** What the exercise asks **
Your output should be exactly the lines from the one containing "Lapicera Gripper Tinta Negra Grip de goma" through the final line of the records, both included, with every picture left out.

[Task data Boundary: Start]

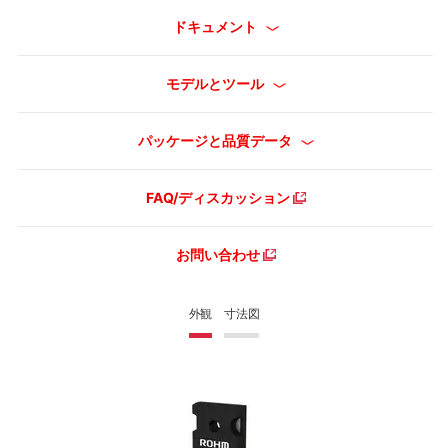
ドキュメント
モデルとツール
パッケージと品質データ
FAQ/ディスカッション
お問い合わせ
外観
寸法図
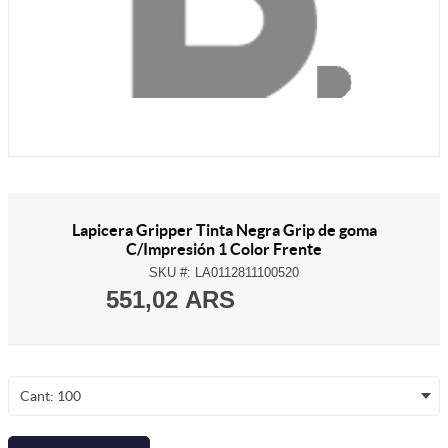
Lapicera Gripper Tinta Negra Grip de goma
C/Impresión 1 Color Frente
SKU #:
LA0112811100520
551,02 ARS
Cant: 100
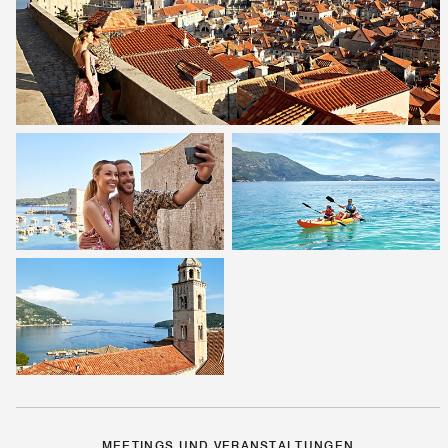
MEETINGS UND VERANSTALTUNGEN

[Task data Boundary: End]

** Solution to this exercise **
Lapicera Gripper Tinta Negra Grip de goma
C/Impresión 1 Color Frente
SKU #:
LA0112811100520
551,02 ARS
Cant: 100
MEETINGS UND VERANSTALTUNGEN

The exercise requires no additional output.